Molecule may signal onset, return of prostate cancer

September 6, 2007

An immune molecule potentially responsible for the onset, return, and progression of prostate cancer has been discovered by researchers at the Mayo Clinic in Rochester, MN. The report on the B7-H3 molecule appeared in Cancer Research (2007; 67:7893-900).

An immune molecule potentially responsible for the onset, return, and progression of prostate cancer has been discovered by researchers at the Mayo Clinic in Rochester, MN. The report on the B7-H3 molecule appeared in Cancer Research (2007; 67:7893-900).

"This discovery will allow physicians to individualize treatment and observation plans for prostate cancer patients," said lead author Timothy Roth, MD, who worked on the research with Eugene Kwon, MD, and colleagues. "Being able to tell a patient his specific risk after surgery, and perhaps even prior to surgery, will be a huge step forward."

To date, no known highly predictive molecules for prostate cancer had been identified, although certain biomarkers (PSA and prostate-specific membrane antigen) enhanced the ability to diagnose prostate cancer.

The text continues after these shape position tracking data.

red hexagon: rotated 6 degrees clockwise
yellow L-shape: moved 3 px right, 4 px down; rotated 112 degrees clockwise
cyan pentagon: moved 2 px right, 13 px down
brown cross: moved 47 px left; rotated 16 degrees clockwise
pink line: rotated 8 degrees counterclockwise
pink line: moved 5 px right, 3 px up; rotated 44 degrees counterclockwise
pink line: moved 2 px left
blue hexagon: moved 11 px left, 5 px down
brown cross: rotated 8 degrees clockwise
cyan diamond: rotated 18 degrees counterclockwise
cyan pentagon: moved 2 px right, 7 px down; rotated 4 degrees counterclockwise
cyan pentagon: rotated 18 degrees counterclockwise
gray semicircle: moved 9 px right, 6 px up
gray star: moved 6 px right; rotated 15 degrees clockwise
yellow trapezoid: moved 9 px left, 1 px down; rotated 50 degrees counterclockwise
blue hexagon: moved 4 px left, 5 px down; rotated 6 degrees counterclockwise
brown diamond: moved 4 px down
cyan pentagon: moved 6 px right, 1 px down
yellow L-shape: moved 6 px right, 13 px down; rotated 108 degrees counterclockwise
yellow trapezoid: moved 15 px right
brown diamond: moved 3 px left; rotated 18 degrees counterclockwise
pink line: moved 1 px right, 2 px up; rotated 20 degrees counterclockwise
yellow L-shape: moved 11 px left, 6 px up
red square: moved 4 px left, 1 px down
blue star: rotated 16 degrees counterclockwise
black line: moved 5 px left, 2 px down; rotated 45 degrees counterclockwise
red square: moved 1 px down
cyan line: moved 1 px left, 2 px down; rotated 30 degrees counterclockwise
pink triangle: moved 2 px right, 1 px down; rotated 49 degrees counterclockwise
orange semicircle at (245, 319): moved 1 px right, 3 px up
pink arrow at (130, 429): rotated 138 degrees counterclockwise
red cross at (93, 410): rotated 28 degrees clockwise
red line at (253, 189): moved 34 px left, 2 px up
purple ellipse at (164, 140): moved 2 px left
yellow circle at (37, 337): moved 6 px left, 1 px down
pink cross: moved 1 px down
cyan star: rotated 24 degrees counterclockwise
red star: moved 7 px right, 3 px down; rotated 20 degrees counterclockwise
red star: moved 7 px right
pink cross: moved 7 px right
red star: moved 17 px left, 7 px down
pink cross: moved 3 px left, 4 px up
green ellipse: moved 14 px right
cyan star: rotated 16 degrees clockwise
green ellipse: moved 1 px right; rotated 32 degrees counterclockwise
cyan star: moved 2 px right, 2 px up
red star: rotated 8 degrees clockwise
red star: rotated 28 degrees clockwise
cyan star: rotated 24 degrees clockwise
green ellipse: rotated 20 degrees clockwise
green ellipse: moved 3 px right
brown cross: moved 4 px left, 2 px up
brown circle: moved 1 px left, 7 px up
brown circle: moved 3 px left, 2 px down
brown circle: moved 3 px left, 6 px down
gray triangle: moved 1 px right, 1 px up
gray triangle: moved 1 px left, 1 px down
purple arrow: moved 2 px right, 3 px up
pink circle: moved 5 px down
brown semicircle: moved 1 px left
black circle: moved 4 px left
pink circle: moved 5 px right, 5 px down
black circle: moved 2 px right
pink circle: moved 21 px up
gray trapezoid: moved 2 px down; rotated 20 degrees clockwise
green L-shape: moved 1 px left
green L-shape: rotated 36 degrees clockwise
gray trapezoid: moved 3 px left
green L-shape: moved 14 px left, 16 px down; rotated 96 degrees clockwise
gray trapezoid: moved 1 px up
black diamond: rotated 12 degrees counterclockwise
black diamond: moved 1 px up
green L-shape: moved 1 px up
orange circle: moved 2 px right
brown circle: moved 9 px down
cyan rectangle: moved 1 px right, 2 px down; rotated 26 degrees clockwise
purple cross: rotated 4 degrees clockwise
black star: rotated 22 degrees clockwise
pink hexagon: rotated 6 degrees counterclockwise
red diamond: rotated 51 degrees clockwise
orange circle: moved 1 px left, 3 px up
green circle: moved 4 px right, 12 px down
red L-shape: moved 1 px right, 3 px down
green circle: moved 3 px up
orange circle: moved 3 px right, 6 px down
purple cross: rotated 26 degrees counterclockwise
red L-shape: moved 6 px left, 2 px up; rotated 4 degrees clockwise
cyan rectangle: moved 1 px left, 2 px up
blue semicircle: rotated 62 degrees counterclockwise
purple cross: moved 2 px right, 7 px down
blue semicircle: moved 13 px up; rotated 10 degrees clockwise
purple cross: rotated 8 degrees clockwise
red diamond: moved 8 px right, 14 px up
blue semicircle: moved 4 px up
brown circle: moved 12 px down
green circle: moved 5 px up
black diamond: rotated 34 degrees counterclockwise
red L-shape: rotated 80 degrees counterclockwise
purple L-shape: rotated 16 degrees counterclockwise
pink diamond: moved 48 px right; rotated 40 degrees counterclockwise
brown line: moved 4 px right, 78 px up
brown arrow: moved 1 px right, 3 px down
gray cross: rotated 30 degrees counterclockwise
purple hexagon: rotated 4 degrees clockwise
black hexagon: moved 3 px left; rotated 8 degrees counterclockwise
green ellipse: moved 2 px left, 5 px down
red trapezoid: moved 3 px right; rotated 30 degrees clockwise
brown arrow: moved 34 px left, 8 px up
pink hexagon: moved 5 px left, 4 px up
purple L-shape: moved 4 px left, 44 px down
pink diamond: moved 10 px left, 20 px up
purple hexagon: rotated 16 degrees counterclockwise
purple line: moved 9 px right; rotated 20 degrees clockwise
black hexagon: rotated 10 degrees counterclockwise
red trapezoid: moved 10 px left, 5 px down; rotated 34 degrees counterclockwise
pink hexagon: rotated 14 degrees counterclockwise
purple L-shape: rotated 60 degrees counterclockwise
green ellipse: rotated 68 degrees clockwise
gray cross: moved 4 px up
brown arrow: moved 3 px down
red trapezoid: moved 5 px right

The Mayo Clinic study assessed tissue of 338 patients with cancer confined to the prostate who were treated with radical prostatectomy only from 1995 to 1998. Those with the greatest amounts of B7-H3 within the prostate tumors (19.8%) had fourfold risk of cancer progression compared with those with lower levels of B7-H3 in their tumors. Moderate B7-H3 levels were also associated with a marginally greater risk of a recurring tumor (35%).

"Because B7-H3 is present in all prostate cancer tumors, and marked levels predict recurrence, we are able to forecast with much greater certainty the likelihood of cancer progression, regardless of therapeutic intervention," said Dr. Kwon.